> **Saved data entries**
==========
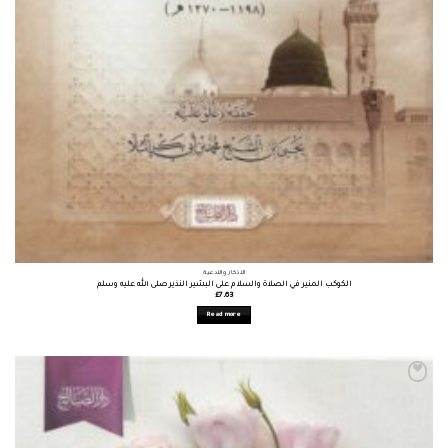
الأذكار والأدعية
الكوكب المنير في الصلاة والسلام على البشير النذير صلى الله عليه وسلم
£
7.63
Read more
==========
From the line with "الكوكب المنير في" to the final line of the entries above, return every line exactly as written.

الكوكب المنير في الصلاة والسلام على البشير النذير صلى الله عليه وسلم
£
7.63
Read more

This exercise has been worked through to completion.